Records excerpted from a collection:
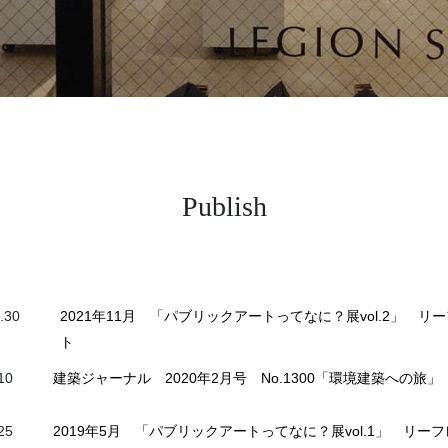
Publish
.30
2021年11月 「パブリックアートってなに？展vol.2」 リ
ト
10
建築ジャーナル 2020年2月号 No.1300「環境建築への旅」
25
2019年5月 「パブリックアートってなに？展vol.1」 リー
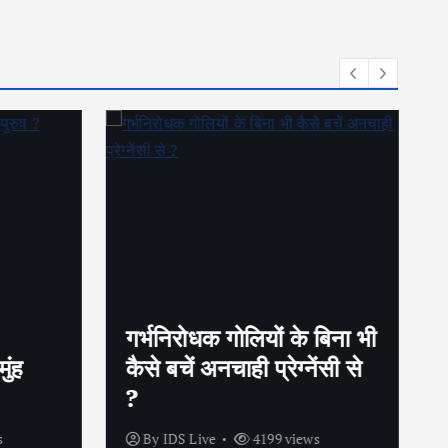
गर्भनिरोधक गोलियों के बिना भी
ुंह
कैसे बचें अनचाही प्रेग्नेंसी से
?
s
By
IDS Live
4199 views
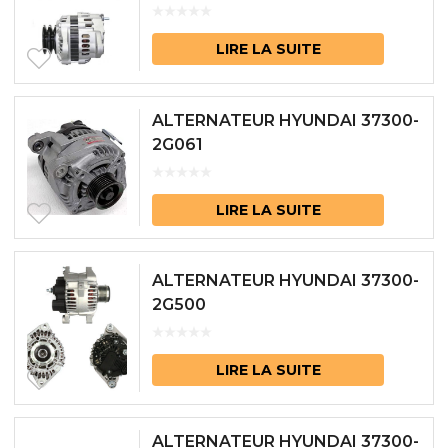
LIRE LA SUITE
ALTERNATEUR HYUNDAI 37300-
2G061
LIRE LA SUITE
ALTERNATEUR HYUNDAI 37300-
2G500
LIRE LA SUITE
ALTERNATEUR HYUNDAI 37300-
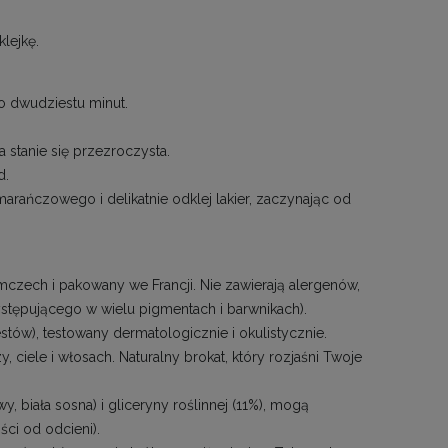
klejkę.
o dwudziestu minut.
 stanie się przezroczysta.
d.
rańczowego i delikatnie odklej lakier, zaczynając od
mczech i pakowany we Francji. Nie zawierają alergenów,
stępującego w wielu pigmentach i barwnikach).
stów), testowany dermatologicznie i okulistycznie.
ciele i włosach. Naturalny brokat, który rozjaśni Twoje
biała sosna) i gliceryny roślinnej (11%), mogą
ci od odcieni).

AIM OF THE TASK: Which of the lines above mention the word "パブリックアートってなに"? Pull those lines out.

TASK RESULT:
2021年11月 「パブリックアートってなに？展vol.2」 リ
2019年5月 「パブリックアートってなに？展vol.1」 リー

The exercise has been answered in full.